### Work item
Among the lines below, restate word for word only those from the line with "Didampingi Kepala Bappeda" through the line with "sekaligus mengembangkan potensi", with both end lines kept.

### Supplied data
....

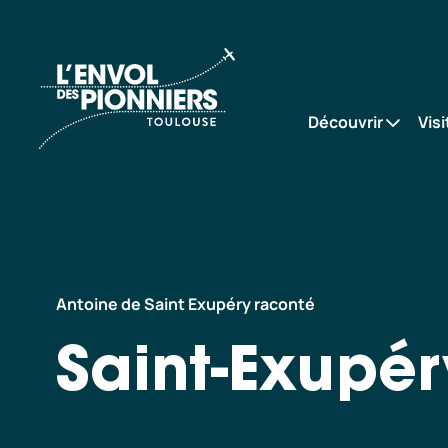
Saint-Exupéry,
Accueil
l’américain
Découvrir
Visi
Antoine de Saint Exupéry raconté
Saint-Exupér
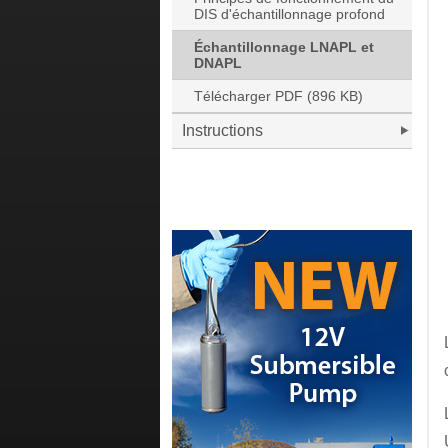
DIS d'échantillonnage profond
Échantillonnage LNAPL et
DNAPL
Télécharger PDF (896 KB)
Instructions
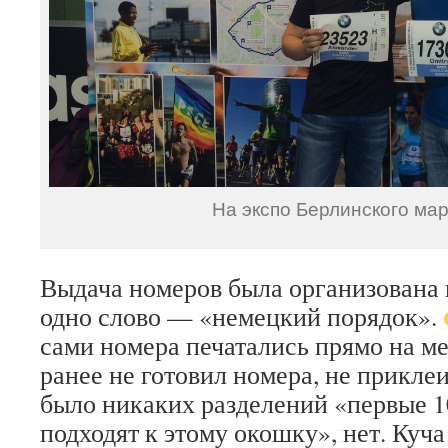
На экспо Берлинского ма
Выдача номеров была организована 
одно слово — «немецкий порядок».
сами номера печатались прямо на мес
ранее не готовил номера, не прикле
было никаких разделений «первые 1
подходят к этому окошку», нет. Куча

....

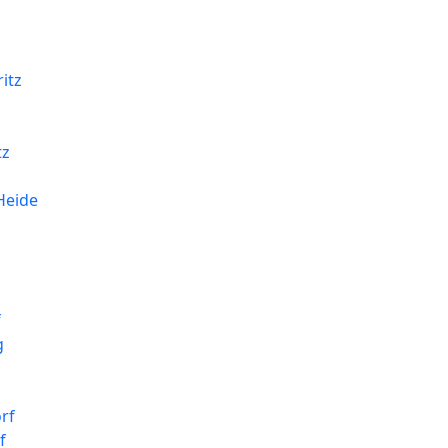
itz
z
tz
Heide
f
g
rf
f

....

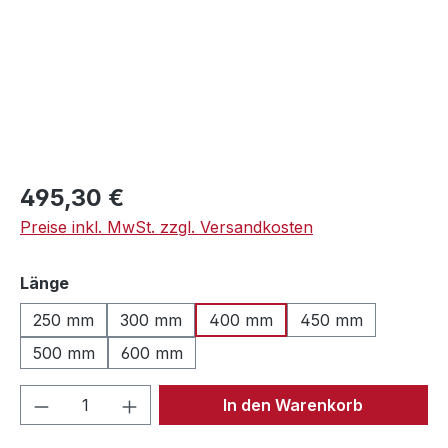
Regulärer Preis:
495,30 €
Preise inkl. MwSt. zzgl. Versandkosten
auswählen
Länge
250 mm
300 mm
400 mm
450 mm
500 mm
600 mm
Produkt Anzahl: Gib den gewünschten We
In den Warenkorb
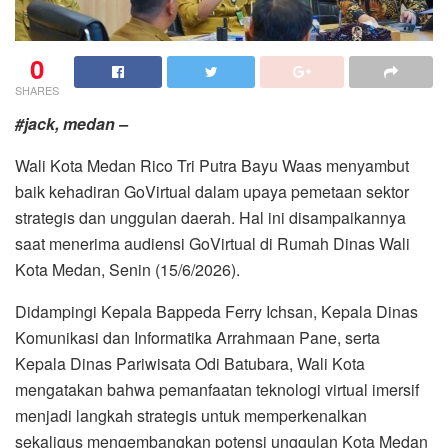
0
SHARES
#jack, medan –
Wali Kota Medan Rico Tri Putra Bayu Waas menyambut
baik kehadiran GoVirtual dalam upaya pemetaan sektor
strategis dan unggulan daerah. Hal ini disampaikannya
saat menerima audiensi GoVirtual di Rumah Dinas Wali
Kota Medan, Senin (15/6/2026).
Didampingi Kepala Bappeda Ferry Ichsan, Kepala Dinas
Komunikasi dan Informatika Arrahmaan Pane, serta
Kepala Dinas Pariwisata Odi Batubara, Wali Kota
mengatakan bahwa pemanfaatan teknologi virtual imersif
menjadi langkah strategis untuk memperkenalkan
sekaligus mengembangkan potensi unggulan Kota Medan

....

### Your solution
Didampingi Kepala Bappeda Ferry Ichsan, Kepala Dinas
Komunikasi dan Informatika Arrahmaan Pane, serta
Kepala Dinas Pariwisata Odi Batubara, Wali Kota
mengatakan bahwa pemanfaatan teknologi virtual imersif
menjadi langkah strategis untuk memperkenalkan
sekaligus mengembangkan potensi unggulan Kota Medan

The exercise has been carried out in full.